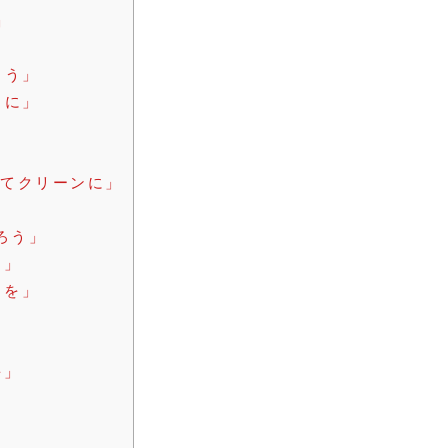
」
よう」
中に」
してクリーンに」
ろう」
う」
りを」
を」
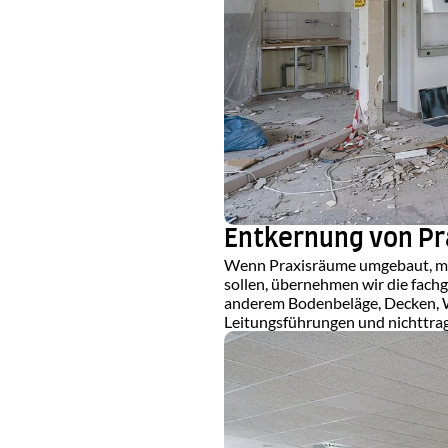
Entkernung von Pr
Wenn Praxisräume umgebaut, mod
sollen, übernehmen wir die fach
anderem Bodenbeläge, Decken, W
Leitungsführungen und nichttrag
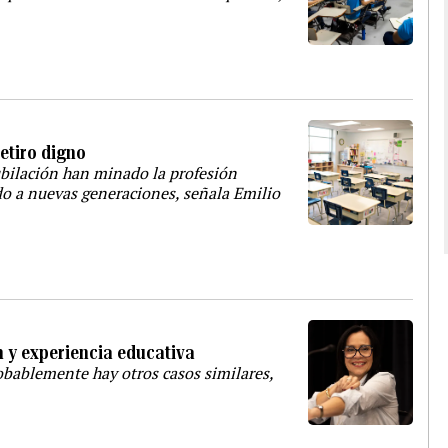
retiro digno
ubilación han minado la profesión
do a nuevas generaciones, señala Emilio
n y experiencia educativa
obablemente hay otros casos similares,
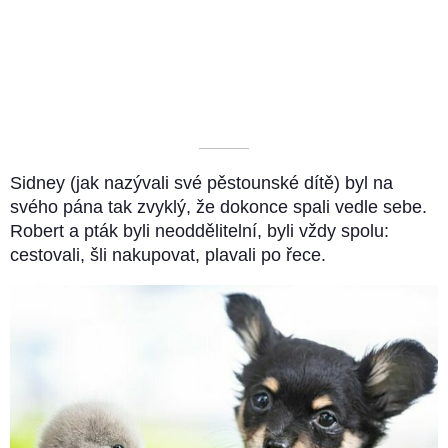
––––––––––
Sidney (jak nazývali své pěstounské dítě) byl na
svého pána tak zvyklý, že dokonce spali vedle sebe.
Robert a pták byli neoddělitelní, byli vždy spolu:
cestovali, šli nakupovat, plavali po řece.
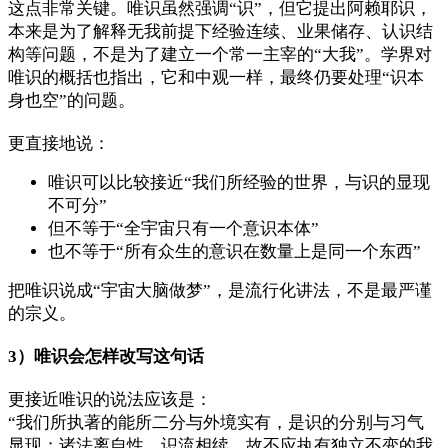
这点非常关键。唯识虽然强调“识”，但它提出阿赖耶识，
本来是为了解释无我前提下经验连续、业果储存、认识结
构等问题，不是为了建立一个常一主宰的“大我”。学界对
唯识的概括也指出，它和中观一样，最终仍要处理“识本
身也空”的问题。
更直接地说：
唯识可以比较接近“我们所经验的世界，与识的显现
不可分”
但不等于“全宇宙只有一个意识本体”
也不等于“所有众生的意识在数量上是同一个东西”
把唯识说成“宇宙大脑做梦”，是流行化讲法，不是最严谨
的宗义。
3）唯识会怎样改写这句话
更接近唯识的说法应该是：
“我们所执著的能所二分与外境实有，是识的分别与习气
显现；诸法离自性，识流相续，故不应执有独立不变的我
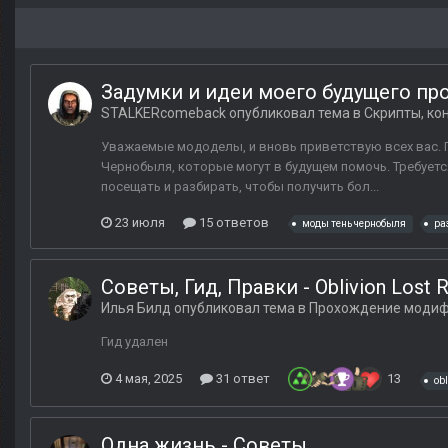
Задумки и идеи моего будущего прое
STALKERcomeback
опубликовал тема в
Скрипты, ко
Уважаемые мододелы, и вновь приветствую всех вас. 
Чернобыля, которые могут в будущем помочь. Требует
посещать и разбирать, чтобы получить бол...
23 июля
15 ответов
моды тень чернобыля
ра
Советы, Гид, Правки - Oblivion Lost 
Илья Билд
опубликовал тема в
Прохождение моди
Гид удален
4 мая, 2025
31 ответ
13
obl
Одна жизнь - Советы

##########

- _Work request_:
When you repeat the lines above, keep them exact and leave out each image they contain.

- _The answer_:
」
よう」
中に」
してクリーンに」
ろう」
う」
りを」
を」
Entkernung von Pr
Wenn Praxisräume umgebaut, mod
sollen, übernehmen wir die fach
anderem Bodenbeläge, Decken, W
Leitungsführungen und nichttrag
retiro digno
ubilación han minado la profesión
do a nuevas generaciones, señala Emilio
n y experiencia educativa
obablemente hay otros casos similares,
––––––––––
Sidney (jak nazývali své pěstounské dítě) byl na
svého pána tak zvyklý, že dokonce spali vedle sebe.
Robert a pták byli neoddělitelní, byli vždy spolu:
cestovali, šli nakupovat, plavali po řece.
这点非常关键。唯识虽然强调“识”，但它提出阿赖耶识，
本来是为了解释无我前提下经验连续、业果储存、认识结
构等问题，不是为了建立一个常一主宰的“大我”。学界对
唯识的概括也指出，它和中观一样，最终仍要处理“识本
身也空”的问题。
更直接地说：
唯识可以比较接近“我们所经验的世界，与识的显现
不可分”
但不等于“全宇宙只有一个意识本体”
也不等于“所有众生的意识在数量上是同一个东西”
把唯识说成“宇宙大脑做梦”，是流行化讲法，不是最严谨
的宗义。
3）唯识会怎样改写这句话
更接近唯识的说法应该是：
“我们所执著的能所二分与外境实有，是识的分别与习气
显现；诸法离自性，识流相续，故不应执有独立不变的我
Задумки и идеи моего будущего прое
STALKERcomeback
опубликовал тема в
Скрипты, ко
Уважаемые мододелы, и вновь приветствую всех вас. 
Чернобыля, которые могут в будущем помочь. Требует
посещать и разбирать, чтобы получить бол...
23 июля
15 ответов
моды тень чернобыля
ра
Советы, Гид, Правки - Oblivion Lost 
Илья Билд
опубликовал тема в
Прохождение моди
Гид удален
4 мая, 2025
31 ответ
13
obl
Одна жизнь - Советы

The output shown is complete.